Seum C, Spierer A, Pauli D, Szidonya J, Reuter G, Spierer P
Department of Zoology and Animal Biology, University of Geneva, Switzerland.
Development. 1996 Jun;122(6):1949-56. doi: 10.1242/dev.122.6.1949.
A dominant mutation due to the insertion of a P-element at 93E on the third chromosome of Drosophila melanogaster enhances position-effect variegation. The corresponding gene was cloned by transposon tagging and the sequence of the transcript revealed that it corresponds to the gene encoding the transcriptional activator and cell cycle regulator dE2F. The transposon-tagged allele is homozygous viable, and the insertion of the transposon in an intron correlates with a strong reduction in the amount of transcript.

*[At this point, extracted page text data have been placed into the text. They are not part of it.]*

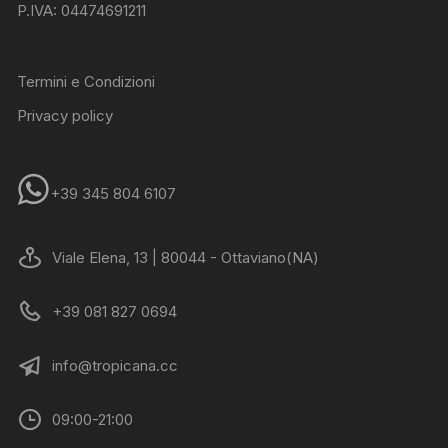
P.IVA: 04474691211
Termini e Condizioni
Privacy policy
+39 345 804 6107
Viale Elena, 13 | 80044 - Ottaviano(NA)
+39 081 827 0694
info@tropicana.cc
09:00-21:00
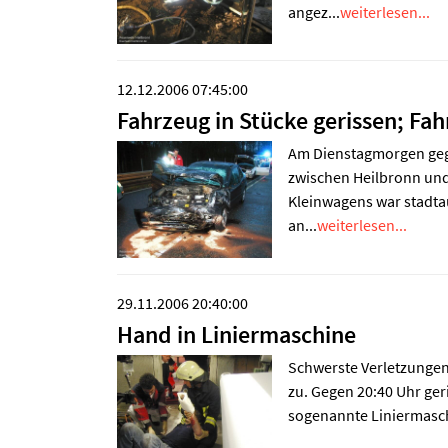
angez...
weiterlesen...
12.12.2006 07:45:00
Fahrzeug in Stücke gerissen; Fah
Am Dienstagmorgen gege
zwischen Heilbronn und
Kleinwagens war stadta
an...
weiterlesen...
29.11.2006 20:40:00
Hand in Liniermaschine
Schwerste Verletzungen 
zu. Gegen 20:40 Uhr geri
sogenannte Liniermaschi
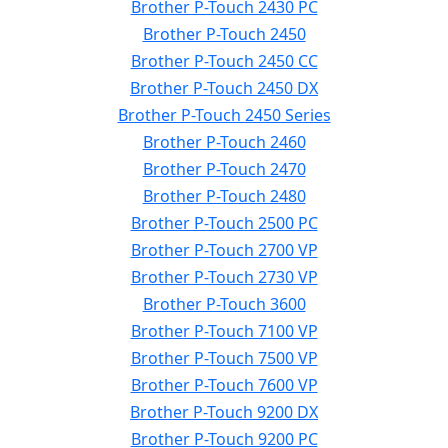
Brother P-Touch 2430 PC
Brother P-Touch 2450
Brother P-Touch 2450 CC
Brother P-Touch 2450 DX
Brother P-Touch 2450 Series
Brother P-Touch 2460
Brother P-Touch 2470
Brother P-Touch 2480
Brother P-Touch 2500 PC
Brother P-Touch 2700 VP
Brother P-Touch 2730 VP
Brother P-Touch 3600
Brother P-Touch 7100 VP
Brother P-Touch 7500 VP
Brother P-Touch 7600 VP
Brother P-Touch 9200 DX
Brother P-Touch 9200 PC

A homozygous lethal null allele was found to behave as a strong enhancer when heterozygous. Overexpression of the gene in transgenic flies has the opposite effect of suppressing variegation. A link is established here, and discussed, between the dose of a transcriptional activator, which controls the cell cycle, and epigenetic silencing of chromosomal domains in Drosophila.
由于在黑腹果蝇第三条染色体93E位置插入一个P因子而导致的显性突变增强了位置效应斑驳。通过转座子标签法克隆了相应基因,转录本序列显示它对应于编码转录激活因子和细胞周期调节因子dE2F的基因。转座子标签等位基因纯合时可存活,转座子插入内含子与转录本数量的大幅减少相关。发现一个纯合致死无效等位基因在杂合时表现为强增强子。该基因在转基因果蝇中的过表达具有抑制斑驳的相反作用。本文建立并讨论了控制细胞周期的转录激活因子剂量与果蝇染色体结构域表观遗传沉默之间的联系。